For the sales targets, D&D Next needs both. An audience that was only as big as PF's won't cut it. 4e was outselling PF until they stopped producing material for it. So we can say that the fanbases are within an order of magnitude of each other. The question is what of the untapped fanbases?

Current 3.5 (and even 3.0 fans) need to be heavily discounted when it comes to potential sales projections - either is worth a whole lot in sales than a current 4e or Pathfinder fan. Both groups have demonstrated (a) that having a currently supported game is not relevant to them. And (b) they aren't prepared to put money in to get an objectively improved game - instead preferring to stick with what they know. And I do believe that PF is an objectively better version of 3.5 than 3.5 is. So by sticking with 3.5, current 3.5 fans are declaring that neither ongoing support nor an improved game are worth their money. This is not a market likely to buy a new and different game. Almost all current 3.5 fans are people who have out and out rejected buying books and upgrading to an actually improved system. To monetise them at all requires miraculously changing their gaming habits.

So regardless of how many 3.5 and 3.0 fans there still are, their decision not even to switch to Pathfinder points out that they are economically worth almost nothing. They aren't book buyers except in rare cases, and they certainly aren't subscribers.
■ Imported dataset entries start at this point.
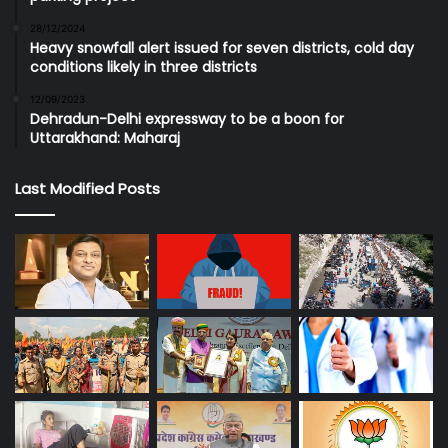
28/12/2024
Heavy snowfall alert issued for seven districts, cold day
conditions likely in three districts
12/09/2023
Dehradun-Delhi expressway to be a boon for
Uttarakhand: Maharaj
Last Modified Posts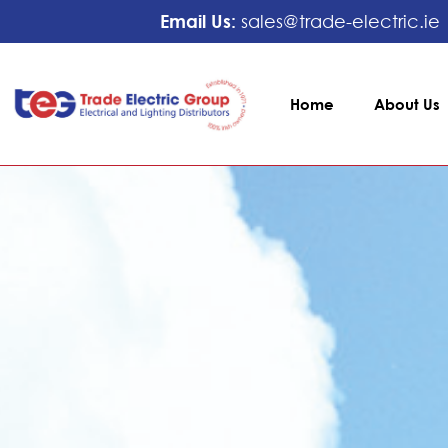
Email Us:
sales@trade-electric.ie
Home
About Us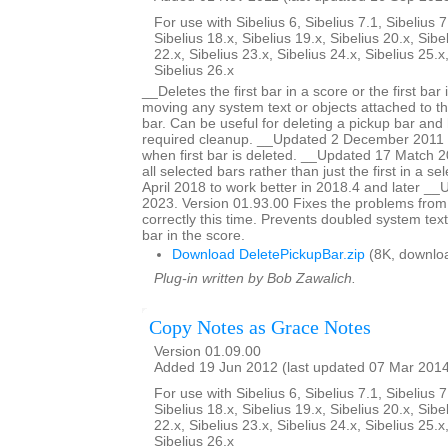
For use with Sibelius 6, Sibelius 7.1, Sibelius 7
Sibelius 18.x, Sibelius 19.x, Sibelius 20.x, Sibe
22.x, Sibelius 23.x, Sibelius 24.x, Sibelius 25.x
Sibelius 26.x
__Deletes the first bar in a score or the first bar 
moving any system text or objects attached to tha
bar. Can be useful for deleting a pickup bar and 
required cleanup. __Updated 2 December 2011 to
when first bar is deleted. __Updated 17 Match 20
all selected bars rather than just the first in a s
April 2018 to work better in 2018.4 and later 
2023. Version 01.93.00 Fixes the problems from
correctly this time. Prevents doubled system text
bar in the score.
Download DeletePickupBar.zip
(8K, downlo
Plug-in written by Bob Zawalich.
Copy Notes as Grace Notes
Version 01.09.00
Added 19 Jun 2012 (last updated 07 Mar 201
For use with Sibelius 6, Sibelius 7.1, Sibelius 7
Sibelius 18.x, Sibelius 19.x, Sibelius 20.x, Sibe
22.x, Sibelius 23.x, Sibelius 24.x, Sibelius 25.x
Sibelius 26.x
3.5 and 3.0 fans should therefore be almost entirely ignored from a business decision perspective. Or possibly given adventures and splats occasionally. But they are largely irrelevant - they aren't even customers and are happy with what they have.
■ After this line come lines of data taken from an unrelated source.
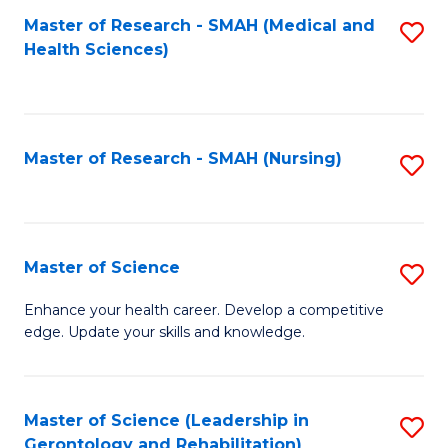
Fa
Master of Research - SMAH (Medical and
S
Health Sciences)
to
C
Fa
Master of Research - SMAH (Nursing)
S
to
C
Fa
Master of Science
S
M
Enhance your health career. Develop a competitive
edge. Update your skills and knowledge.
of
S
to
Master of Science (Leadership in
S
Gerontology and Rehabilitation)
Which leaves 2e, 1e, and oD&D fans. We've already had a huge bite of the 2e lovers with a game that was meant to be just cleaning up 2e and giving it a more modern ruleset (3.0). It's an already heavily tapped well - and the 2e, 1e, and oD&D fans are used to not giving anyone money to play. After all there hasn't been a major new book for any of those games in a dozen years (unless you count e.g. OSRIC or Swords and Wizardry). Suddenly you need to change a decade's worth of buying habits and convince them to now pay a charge for what they used to have for free.
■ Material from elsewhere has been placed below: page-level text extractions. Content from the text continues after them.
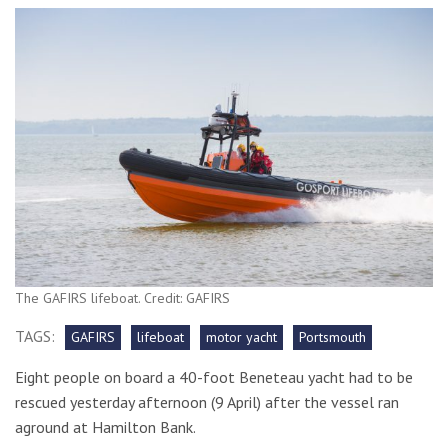
The GAFIRS lifeboat. Credit: GAFIRS
TAGS:
GAFIRS
lifeboat
motor yacht
Portsmouth
Eight people on board a 40-foot Beneteau yacht had to be
rescued yesterday afternoon (9 April) after the vessel ran
aground at Hamilton Bank.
This isn't quite the mountain there was for 3.X holdouts. They haven't, after all, rejected a cleaned up version of the exact same game they used to play. They've rejected a different game. But even they compared to 4e and PF fans are a hard to monetise and unlikely to move to a subscription model.

Money matters (to Hasbro it's all that matters) - and there are only two groups in town showing willing to put their money where their mouths are. 4e and Pathfinder. Lose the 4e fans and you need to reverse brand loyalty and produce something PF fans prefer to PF when they have all moved away from WotC once already. Groups like the OSR may be loud - but when did they last put something on the best sellers list? Or indeed at all? I believe the Evil Hat (Spirit of the Century and Dresden Files) and Cubicle 7 fans to matter more financially. And both are small change.

Then there are the externals. People who currently aren't D&D fans. Say what you like about 4e, it had a plan to bring a probably receptive group in (that was derailed by certain incidents with Gleemax). An explicit goal of uniting the editions means they aren't even being targetted except as a side effect.

So what's WotC's big strategy?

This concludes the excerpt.